===== LISTED ENTRIES
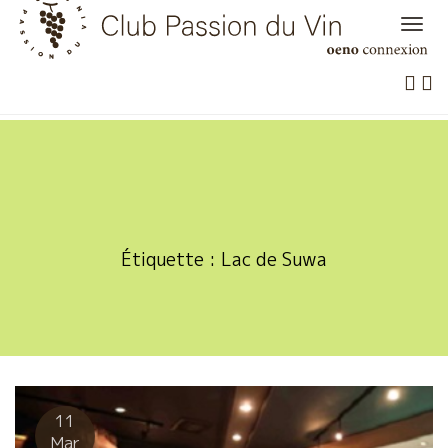
Skip
to
content
Étiquette :
Lac de Suwa
11
Mar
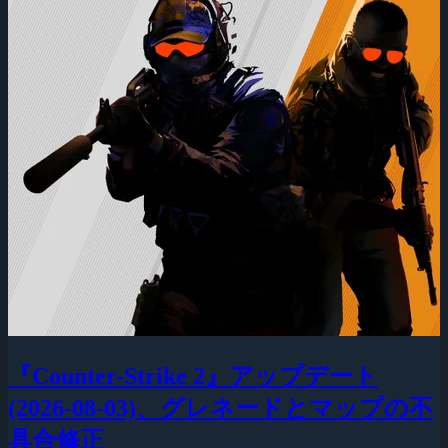
『Counter-Strike 2』アップデート
(2026-08-03)、グレネードとマップの不
具合修正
==========
AIM OF THE EXERCISE: Output the data exactly as it is, with the pictures dropped.

RESPONSE TO THIS EXERCISE:
Skip
to
content
Étiquette :
Lac de Suwa
11
Mar
『Counter-Strike 2』アップデート
(2026-08-03)、グレネードとマップの不
具合修正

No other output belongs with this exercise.